§ **WHAT THE TASK ASKS**
Please copy, exactly as written, the span from the first line below to the line that contains "Eins zeichnet das", including both, and skip the pictures.
--- INPUT FOR THIS TASK Enclosed Below ---
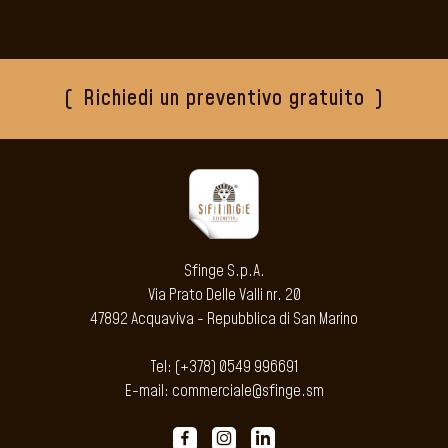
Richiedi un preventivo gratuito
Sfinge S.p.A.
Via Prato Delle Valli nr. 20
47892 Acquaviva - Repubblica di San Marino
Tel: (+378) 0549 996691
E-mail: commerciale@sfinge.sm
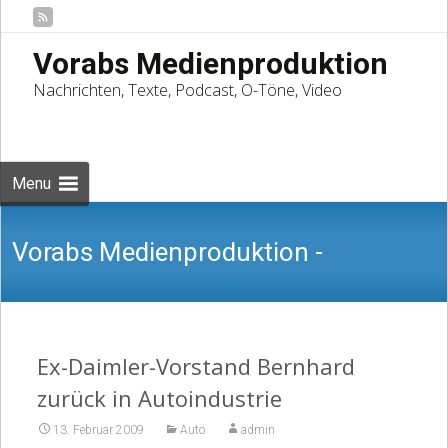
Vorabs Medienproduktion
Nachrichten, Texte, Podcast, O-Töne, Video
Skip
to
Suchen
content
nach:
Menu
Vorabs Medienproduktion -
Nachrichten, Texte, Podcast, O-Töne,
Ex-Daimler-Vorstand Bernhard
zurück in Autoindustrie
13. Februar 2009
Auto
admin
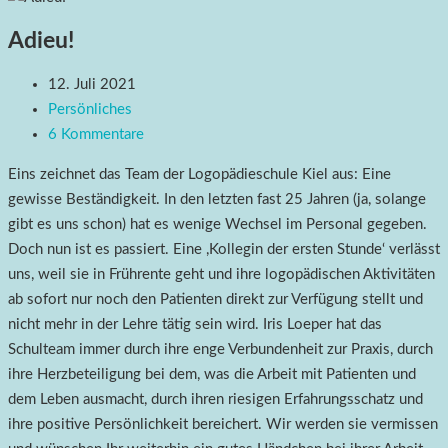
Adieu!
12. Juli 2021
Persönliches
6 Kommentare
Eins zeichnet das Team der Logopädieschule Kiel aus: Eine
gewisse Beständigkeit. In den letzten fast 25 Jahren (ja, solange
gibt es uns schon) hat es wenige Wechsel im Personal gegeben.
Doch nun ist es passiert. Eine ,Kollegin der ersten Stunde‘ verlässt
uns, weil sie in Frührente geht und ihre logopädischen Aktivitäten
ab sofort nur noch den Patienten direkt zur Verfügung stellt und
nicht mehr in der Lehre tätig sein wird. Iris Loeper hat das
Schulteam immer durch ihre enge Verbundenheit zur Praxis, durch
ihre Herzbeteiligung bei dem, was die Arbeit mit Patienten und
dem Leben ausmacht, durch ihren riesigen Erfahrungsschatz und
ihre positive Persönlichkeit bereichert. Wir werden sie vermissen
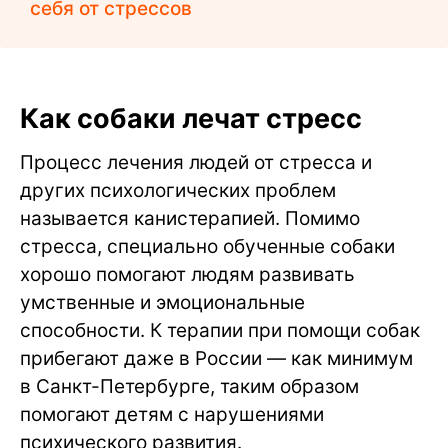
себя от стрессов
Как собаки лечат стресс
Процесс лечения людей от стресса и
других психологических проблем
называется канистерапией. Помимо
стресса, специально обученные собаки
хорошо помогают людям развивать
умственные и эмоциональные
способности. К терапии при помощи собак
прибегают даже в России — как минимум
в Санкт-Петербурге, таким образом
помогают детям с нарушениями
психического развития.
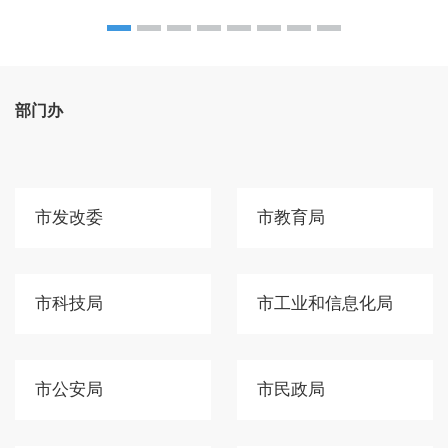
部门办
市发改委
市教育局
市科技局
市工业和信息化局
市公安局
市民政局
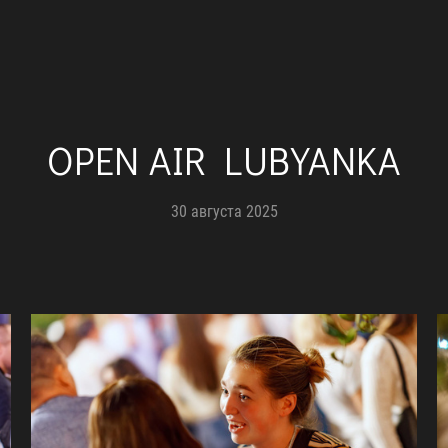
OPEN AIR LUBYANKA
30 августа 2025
--- End of Enclosed INPUT FOR THIS TASK ---
§ **RESPONSE**
Richiedi un preventivo gratuito
Sfinge S.p.A.
Via Prato Delle Valli nr. 20
47892 Acquaviva - Repubblica di San Marino
Tel: (+378) 0549 996691
E-mail: commerciale@sfinge.sm
Vorabs Medienproduktion
Nachrichten, Texte, Podcast, O-Töne, Video
Skip
to
Suchen
content
nach:
Menu
Vorabs Medienproduktion -
Nachrichten, Texte, Podcast, O-Töne,
Ex-Daimler-Vorstand Bernhard
zurück in Autoindustrie
13. Februar 2009
Auto
admin
Adieu!
12. Juli 2021
Persönliches
6 Kommentare
Eins zeichnet das Team der Logopädieschule Kiel aus: Eine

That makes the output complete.